RE: W2K RAMlimits
Jim,
I just re-read my post which you quoted and think I remember some of the
practical reasons why RAM disks may not be efficient. One has to do with
the fact that Photoshop relies on scratch disks to hold the various multiple
copies of the image file that is open and being worked on as I noted below;
but it uses RAM for the working copy that is displayed on the desktop. Thus
if the scratch disk was a RAM disk, Photoshop could not communicate with and
use both the RAM and the RAM disk simultaneously but would have to alternate
access and use between them which would cause a slow down that very well
could reduce any efficiencies of a RAM disk to that of the virtual memory
which relies on a scratch disk located on a hard drive.

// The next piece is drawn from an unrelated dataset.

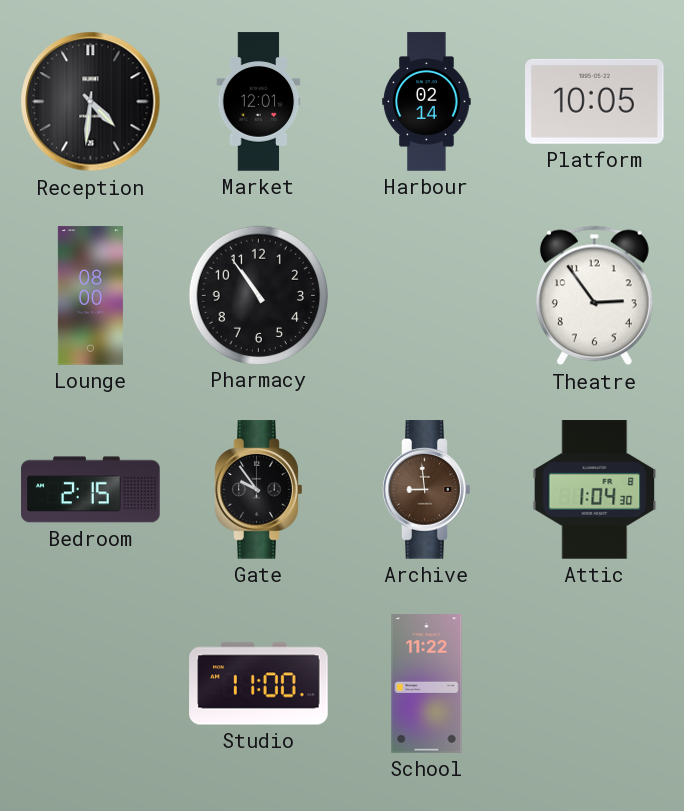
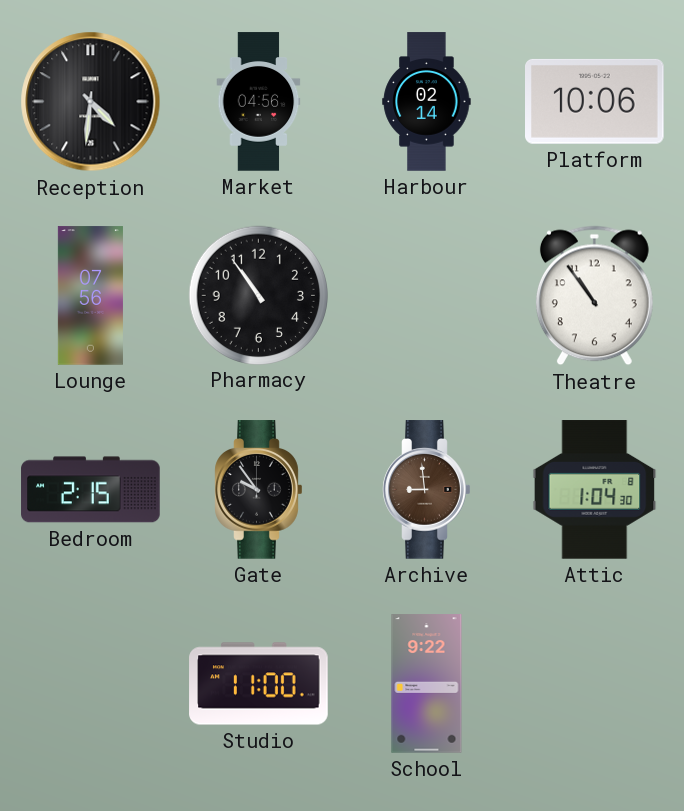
Market: 12:01 -> 04:56
Platform: 10:05 -> 10:06
Lounge: 08:00 -> 07:56
Theatre: 2:54 -> 10:54
School: 11:22 -> 9:22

I do not know if this makes any sense ; but it is what I remember or got out
of the discussion.
-----Original Message-----
From: owner-epson-inkjet@leben.com
[mailto:owner-epson-inkjet@leben.com]On Behalf Of Jim Wingo
Sent: Friday, June 14, 2002 7:04 AM
To: epson-inkjet@leben.com
Subject: RE: W2K RAMlimits
In the vein of pure speculation: might it be possible, if one had literally
gigs of RAM, to set up a RAM disk to be used as the PS scratch disk? Would
this not be the equivalent to working intirely in RAM on large files?
Jim Wingo
*********** REPLY SEPARATOR ***********
On 6/13/2002 at 8:36 PM Laurie Solomon wrote:
>>it means you can work on those 550Mb medium format scans without endless
disk writes
>
>If you are using Photoshop, I doubt it since Photoshop still relies on
>virtual memory from scratch disks requiring disk writes and reads no
matter
>how much actual physical RAM you have on the system. It keeps multiple
>copies of the file in its various versions on the scratch disk not RAM for
>multiple undos, for the history palette, and for the revert function for
>starters. It is only possibily the actual working desktop appearing copy
>that it keeps in actual physical RAM.